日本は法治国家なのか

池田 信夫

大飯原発の再稼働をめぐって混乱が続いている。政府は再稼働を認めようとしたが、地元の反発にうろたえてまた説明会を開き、かえって混乱が拡大した。大阪市の橋下市長は「手続きが間違っている」というが、手続き論をいうなら、そもそも1年前に菅首相が浜岡原発を止めた「要請」に法的根拠がない。それは「原発を止める命令を出す法律がないからだ」と菅氏は説明したが、これは嘘である。


電気事業法第40条には「経済産業大臣は、事業用電気工作物が前条第一項の経済産業省令で定める技術基準に適合していないと認めるときは[・・・]その使用を一時停止すべきことを命じ、又はその使用を制限することができる」という規定があるので、経産相が技術適合命令を出せば運転を止めることができる。浜岡を電気事業法にもとづいて止められなかったのは、政府が技術基準に適合していないことを証明できなかったからだ。つまり法的に止める理由がないのに、違法に止めたのである。

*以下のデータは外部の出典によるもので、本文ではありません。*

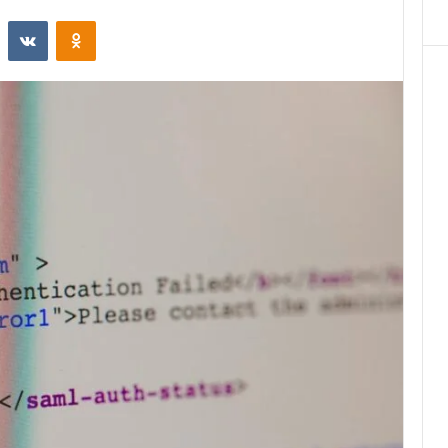
st
Reddit
VKontakte
Odnoklassniki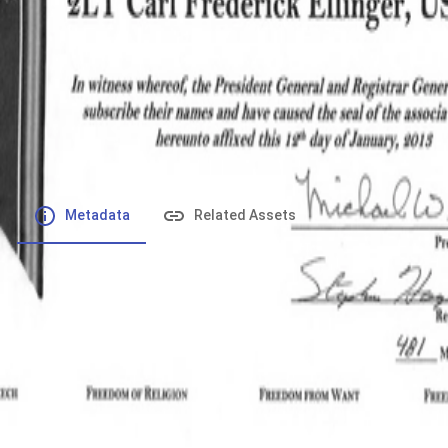
File number
:
Type
:
application/pdf
File Size
:
371.98 kB
Respository
:
Records
Description
:
Metadata
Related Assets
Powered by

その後も定期検査が終わった他の原発の再稼働を政府は許可せず、法的根拠のない「ストレステスト」の合格を条件にした。これもヨーロッパでは運転と並行して行なわれている参考のためのシミュレーションであり、運転の可否を決める基準ではない。スリーマイル島でもチェルノブイリでも、事故を起こした原子炉以外は止めなかった。政府の定めた技術基準に違反していないのに裁量的に運転を禁止することは、電気事業法違反である。電力会社が行政訴訟を起こせば、政府が負けるだろう。

その後、大阪市の出した8条件や京都・滋賀の知事の出した7条件なども、何の法的根拠もない思いつきだ。再稼働を延期することは関西電力に数千億円の損害を与え、それは(総括原価主義では)最終的には利用者の負担になる。「地元理解」などの感情論を基準にしていたら、いつまでも再稼働できない。政府は「再稼働する原発の安全を証明する責任」があるのではなく、再稼働を止めている原発が安全ではない(技術基準に適合していない)ことを証明する責任があるのだ。

そもそも今回の再稼働中止は、閣議決定さえ経ていない菅氏の「個人的見解」から始まったものであり、その後の再稼働禁止も閣僚会合などの曖昧な手続きによる行政指導だ。法的根拠なしに民間企業に数兆円の損害を与えることは私有財産権の侵害である。事故の直後は緊急避難としてしょうがないとしても、その後1年もこの問題について国会で審議せず、閣議にもはからないのは法治国家とはいえない。

かつて川島武宜は『日本人の法意識』で、明治以来100年たっても日本人は法の支配を理解していないと嘆いた。明治時代にできた壮大な法典は不平等条約を改正するために「日本も文明国だ」と見せるための飾りで、「鹿鳴館のようなものだった」と川島はいう。すべてを人間関係で解決する日本の社会では、非人格的なルールが人間を支配するという考え方が、いまだに政治家にも理解されていない。法的根拠のない「お上」の指導に電力会社が従う日本は、まだ鹿鳴館時代ということか。